VIII
MADAME DE POMPADOUR AND THE ATTEMPT OF DAMIENS

Madame de Pompadour was destined to “live in the midst of alarms.” For nearly a year she had been congratulating herself on the cleverness with which she had carried by assault the post of lady of the Queen’s palace, and had dismissed the confessors, of whom she thought she had no more need, when an unforeseen event was very near making her lose all the ground she had so painfully acquired.

Toward six o’clock in the evening of January 5, 1757, Louis XV. had just come down the little staircase leading from his apartments to a vestibule facing the marble court, and was about to enter a carriage, when he was struck by a penknife in the hand of a person named Damiens, who, either through folly or fanaticism, wished not to kill him, but to give him a warning. The King thought himself mortally wounded. He belonged to that category of Christians who are never pious but when they are sick. When in good health they say: “There is always time to repent.” But if danger threatens them, they tremble, they go to confession, they become saints for the time being, reserving the privilege of resuming their vicious habits as soon as their health returns. When he thought death was facing him, Louis XV. expressed himself in terms worthy of the Most Christian King. At Metz he had been sublime. He was not less eloquent at Versailles. The noblest maxims were on his lips, the most beautiful sentiments in his heart. He named his son lieutenant-general of the kingdom, and said to him with emotion: “I leave you a very disturbed realm; I hope that you may govern it better than I have done.” He melted into tears of edification and admiration all those who came near him. This was no longer the man of the Deer Park; it was the son of Saint Louis.

One of his first words after being struck was a cry for a priest. His Jesuit confessor, Père Desmarets, was not just then at Versailles. A priest of the Grand-Commun was summoned (the ecclesiastics who acted as chaplains to those persons in the King’s service who were lodged in the apartments called Grand-Commun). Louis XV. made his confession first to this priest, and again to Père Desmarets, who arrived in great haste from Paris.

Louis XV. had received only a trifling wound. Damiens, who might have killed him, had not wished to do so. He had two blades on one handle, a large one and a small one, and had used only the latter. The doctor said that if the wounded man were not a king, he might go about his affairs the next day. But the imagination of Louis XV. was easily excited. When the wound had been probed, and he was assured that it was not very deep, he exclaimed: “It is deeper than you think, for it goes clear to the heart.” Baron de Besenval relates in his Memoirs that when the doctors had no longer the least anxiety, that of the King was such that, believing himself dying, he made the Abbé de Rochecour, the chaplain of the neighborhood, give him absolution every moment.
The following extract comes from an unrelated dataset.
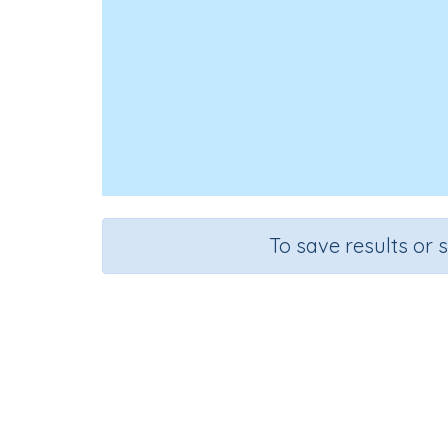
To save results or 
Course
Gr
Mathematics
Gra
Louis the Well-Beloved was not as yet Louis the Well-Hated. Barbier says there was general consternation at Paris; everybody lamented. The archbishop commanded the devotions of the forty hours in all the churches. The priests and monks, suffocated by emotion, could hardly intone the Domine salvum fac regem.

What was happening to Madame de Pompadour all this time? She remained in her apartment in the palace of Versailles, but she had not even dared solicit the favor of seeing the royal sufferer. She knew that Louis XV. was no longer the same man when he was ill, and that it took him only a moment to become once more a devotee. Remembering what had happened at Metz at the time of the ignominious banishment of the Duchess de Châteauroux, she was convinced that she was about to go into exile, and nearly everybody believed the same.

“The people,” says Madame du Hausset, “received the news of the assault on the King with furious cries and the utmost despair; one could hear them crying under the windows from Madame’s apartment. They came in crowds, and Madame dreaded the fate of Madame de Châteauroux. Her friends came constantly with tidings. For that matter, her apartment was like a church, which everybody thought he had a right to enter. They came to see how she took it, under pretence of interest, and Madame did nothing but weep and faint away. Doctor Quesnay never left her, nor I either.”

What was at this moment the attitude of the three principal ministers, Count d’Argenson (brother of the author of the Memoirs), Minister of War, M. de Machault, Keeper of the Seals, Minister of Justice, and Abbé de Bernis, who had been appointed Minister of Foreign Affairs three days before the assault? The first was the sworn enemy of the Marquise. He caught at the chance for vengeance. The second was under obligations to the Marquise, but, believing she would henceforth be powerless, he declared against her in order to salute the Dauphin’s rising sun. The third did not abandon the woman to whom he owed the portfolio he had just obtained. He wrote to M. de Choiseul this singular letter, in which the words “honor” and “virtue” are employed strangely enough: “The King has been assassinated, and all that the court has seen in this frightful event is a favorable moment for driving away our friend. Every intrigue has been brought to play on the confessor. There is a tribe at court who are always awaiting the Extreme Unction in order to try to augment their importance. Why should devotion be separated so from virtue? Our friend can no longer scandalize any one but fools and knaves. It is of public notoriety that friendship has supplanted gallantry these five years back. It is pure bigotry to go back into the past to impugn the innocence of the actual connection. This is founded upon his need of being able to open his heart to a proved and trusty friend who is, in the divisions of the Ministry, the sole point of reunion. What ingrates I have seen, my dear Count, and how corrupt our time is! Perhaps there have never been more virtues in the world, but there has been more honor.”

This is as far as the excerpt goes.